2.  A l’encontre de la France

a.  Invoquant l’article 3 de la Convention, le requérant se plaint de ce que son renvoi vers la Grèce lui fait courir le risque de subir des traitements inhumains et dégradants. Il estime qu’un renvoi vers la Grèce constituerait un refoulement indirect vers un pays intermédiaire qui ne remplit pas ses obligations internationales de protection des refugiés et des demandeurs d’asile.

b.  Invoquant les articles 3 et 13 de la Convention, le requérant allègue qu’il ne dispose pas en droit français d’un recours de plein droit suspensif pour contester la décision de réadmission vers la Grèce prise par le préfet, décision qui peut être exécutée d’office par l’administration. Il soutient également qu’il n’a été assisté d’un interprète qu’au moment de la notification des décisions préfectorales du 22 janvier 2009. Il n’aurait donc pas été informé dans une langue comprise par lui du déroulement antérieur de la procédure et n’a pas été en mesure de présenter des observations, comme la loi le permet, avant que le préfet ne prenne la décision de réadmission vers la Grèce.

EN DROIT

A.  Sur les violations alléguées de l’article 3 de la Convention relatives au séjour du requérant en Grèce en 2007

1.  Le requérant estime que les conditions de sa rétention administrative en Grèce étaient contraires à l’article 3 de la Convention, ainsi libellé :

« Nul ne peut être soumis à la torture ni à des peines ou traitements inhumains ou dégradants. »

1.  Thèses des parties

Le Gouvernement grec soulève une exception d’irrecevabilité tirée du non-respect du délai de six mois exigé par l’article 35 § 1 de la Convention. Retraçant la chronologie des faits, le gouvernement grec estime que le requérant devait soulever le grief tiré des violences alléguées dans les six mois qui suivaient la fin de sa rétention, comme il en a eu la possibilité. Or, il a introduit sa requête devant la Cour plus d’un an après.

Le requérant soutient, sans plus de précisions, que le délai de six mois court à compter de la date à laquelle la décision interne est devenue définitive et en déduit que cet argument serait invoqué à mauvais escient dans les circonstances de l’espèce.

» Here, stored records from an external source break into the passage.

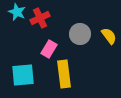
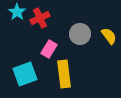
cyan star: rotated 12 degrees clockwise
cyan square: moved 2 px right, 1 px up; rotated 15 degrees counterclockwise
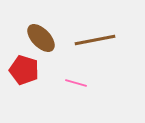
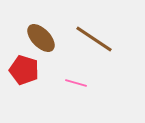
brown line: moved 1 px left, 1 px up; rotated 45 degrees clockwise
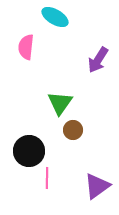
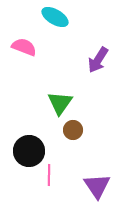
pink semicircle: moved 2 px left; rotated 105 degrees clockwise
pink line: moved 2 px right, 3 px up
purple triangle: rotated 28 degrees counterclockwise
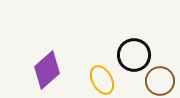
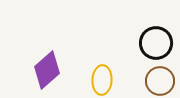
black circle: moved 22 px right, 12 px up
yellow ellipse: rotated 32 degrees clockwise
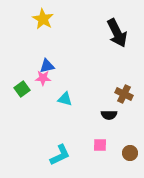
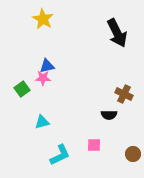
cyan triangle: moved 23 px left, 23 px down; rotated 28 degrees counterclockwise
pink square: moved 6 px left
brown circle: moved 3 px right, 1 px down
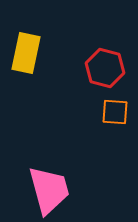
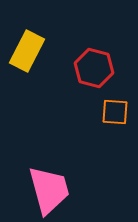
yellow rectangle: moved 1 px right, 2 px up; rotated 15 degrees clockwise
red hexagon: moved 11 px left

2.  Appréciation de la Cour

La Cour rappelle que le délai de six mois court à compter soit de la décision définitive dans le cadre de l’épuisement des voies de recours internes (Paul et Audrey Edwards c. Royaume-Uni (déc.), no 46477/99, 7 juin 2001), soit, lorsque le requérant ne dispose d’aucun recours effectif, de la date à laquelle ont eu lieu les faits incriminés ou encore de la date à laquelle l’intéressé a été directement affecté par les faits en question, en a eu connaissance ou aurait pu en avoir connaissance (Gongadzé c. Ukraine, no 34056/02, § 155, CEDH 2005-XI, et Younger c. Royaume-Uni (déc.), no 57420/00, CEDH 2003-I).

En l’espèce, la Cour relève qu’à partir de la fin de la rétention administrative du requérant, celui-ci s’est maintenu en liberté sur le territoire grec, du 6 septembre jusqu’au 30 décembre 2007, soit pendant plus de trois mois et demi. Or, il ressort du dossier, sans que cela soit contesté par les parties, qu’à aucun moment le requérant ne s’est plaint des mauvais traitements allégués, ni devant les autorités judiciaires grecques, ni à son arrivée en France, en mai 2008. Dans ces conditions, et même à supposer que le requérant ait pu valablement douter du caractère effectif en l’espèce des voies de recours ouvertes en Grèce (voir, mutatis mutandis, Tabesh c. Grèce, no 8256/07, §§ 28 à 30, 26 novembre 2009), la Cour considère que le délai de six mois débute le 6 septembre 2007 et que le requérant aurait donc dû lui soumettre ce grief au plus tard le 6 mars 2008. Or, la Cour a été saisie le 22 septembre 2008.

Partant, l’exception soulevée par le Gouvernement grec se révèle fondée. Cette partie de la requête doit dès lors être rejetée pour tardiveté en application de l’article 35 §§ 1 et 4.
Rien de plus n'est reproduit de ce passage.